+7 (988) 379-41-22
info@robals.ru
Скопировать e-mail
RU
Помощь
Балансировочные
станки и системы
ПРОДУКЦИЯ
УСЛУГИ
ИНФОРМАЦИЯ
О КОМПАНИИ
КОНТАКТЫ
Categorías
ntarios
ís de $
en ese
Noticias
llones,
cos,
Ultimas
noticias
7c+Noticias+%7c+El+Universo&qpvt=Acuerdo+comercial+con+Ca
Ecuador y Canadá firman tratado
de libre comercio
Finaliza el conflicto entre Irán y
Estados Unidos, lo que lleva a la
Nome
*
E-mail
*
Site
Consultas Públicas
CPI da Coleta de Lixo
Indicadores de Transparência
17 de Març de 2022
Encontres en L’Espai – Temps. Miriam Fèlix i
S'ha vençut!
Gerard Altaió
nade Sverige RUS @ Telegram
══════════
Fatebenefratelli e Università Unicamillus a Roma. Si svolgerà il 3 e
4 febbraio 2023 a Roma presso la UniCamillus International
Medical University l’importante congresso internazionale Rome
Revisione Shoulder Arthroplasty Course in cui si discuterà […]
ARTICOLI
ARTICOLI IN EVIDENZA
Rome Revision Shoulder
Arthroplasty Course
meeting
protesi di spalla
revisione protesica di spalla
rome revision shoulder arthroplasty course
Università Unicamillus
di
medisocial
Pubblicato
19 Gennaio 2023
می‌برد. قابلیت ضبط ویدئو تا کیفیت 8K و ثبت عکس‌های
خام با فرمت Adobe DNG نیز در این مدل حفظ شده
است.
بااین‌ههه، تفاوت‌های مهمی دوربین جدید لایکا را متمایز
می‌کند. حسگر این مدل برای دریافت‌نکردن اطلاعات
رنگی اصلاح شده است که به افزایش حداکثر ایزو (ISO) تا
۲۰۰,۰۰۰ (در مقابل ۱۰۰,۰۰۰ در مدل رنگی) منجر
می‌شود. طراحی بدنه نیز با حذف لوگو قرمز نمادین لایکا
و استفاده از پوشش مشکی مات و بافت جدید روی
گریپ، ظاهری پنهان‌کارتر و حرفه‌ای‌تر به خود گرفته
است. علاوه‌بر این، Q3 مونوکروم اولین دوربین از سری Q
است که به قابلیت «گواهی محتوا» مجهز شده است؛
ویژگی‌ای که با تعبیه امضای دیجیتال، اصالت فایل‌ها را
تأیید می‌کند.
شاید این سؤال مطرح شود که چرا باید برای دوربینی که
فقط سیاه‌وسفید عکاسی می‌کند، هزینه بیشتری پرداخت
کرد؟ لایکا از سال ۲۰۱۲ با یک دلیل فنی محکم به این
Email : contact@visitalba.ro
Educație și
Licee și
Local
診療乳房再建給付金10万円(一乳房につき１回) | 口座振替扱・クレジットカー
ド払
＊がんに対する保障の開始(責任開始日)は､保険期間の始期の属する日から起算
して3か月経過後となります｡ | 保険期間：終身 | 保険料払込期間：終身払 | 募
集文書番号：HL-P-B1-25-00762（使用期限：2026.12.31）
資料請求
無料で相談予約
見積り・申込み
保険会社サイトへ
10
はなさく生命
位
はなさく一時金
══════════
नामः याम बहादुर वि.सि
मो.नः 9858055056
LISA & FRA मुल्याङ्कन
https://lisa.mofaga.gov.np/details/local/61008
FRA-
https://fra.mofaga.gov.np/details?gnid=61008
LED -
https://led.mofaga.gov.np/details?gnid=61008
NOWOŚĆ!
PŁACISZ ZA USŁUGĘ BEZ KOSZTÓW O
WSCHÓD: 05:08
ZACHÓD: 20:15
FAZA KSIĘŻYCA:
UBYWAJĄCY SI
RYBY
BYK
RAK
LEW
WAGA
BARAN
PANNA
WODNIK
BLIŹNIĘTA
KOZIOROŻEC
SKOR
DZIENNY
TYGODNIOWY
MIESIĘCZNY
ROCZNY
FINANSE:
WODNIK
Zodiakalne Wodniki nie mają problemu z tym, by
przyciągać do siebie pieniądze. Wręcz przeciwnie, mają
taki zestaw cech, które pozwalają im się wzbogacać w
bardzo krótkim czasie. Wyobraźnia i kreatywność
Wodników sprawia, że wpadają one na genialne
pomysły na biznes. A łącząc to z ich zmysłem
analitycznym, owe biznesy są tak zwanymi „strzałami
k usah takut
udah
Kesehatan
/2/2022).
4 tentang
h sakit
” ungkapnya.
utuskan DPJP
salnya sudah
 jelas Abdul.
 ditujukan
══════════
### Task brief
Copy out, word for word, the part of the entries above that begins at the line with "станки и системы" and ends at the line with "nade Sverige RUS @ Telegram", including both.

### Exercise response
станки и системы
ПРОДУКЦИЯ
УСЛУГИ
ИНФОРМАЦИЯ
О КОМПАНИИ
КОНТАКТЫ
Categorías
ntarios
ís de $
en ese
Noticias
llones,
cos,
Ultimas
noticias
7c+Noticias+%7c+El+Universo&qpvt=Acuerdo+comercial+con+Ca
Ecuador y Canadá firman tratado
de libre comercio
Finaliza el conflicto entre Irán y
Estados Unidos, lo que lleva a la
Nome
*
E-mail
*
Site
Consultas Públicas
CPI da Coleta de Lixo
Indicadores de Transparência
17 de Març de 2022
Encontres en L’Espai – Temps. Miriam Fèlix i
S'ha vençut!
Gerard Altaió
nade Sverige RUS @ Telegram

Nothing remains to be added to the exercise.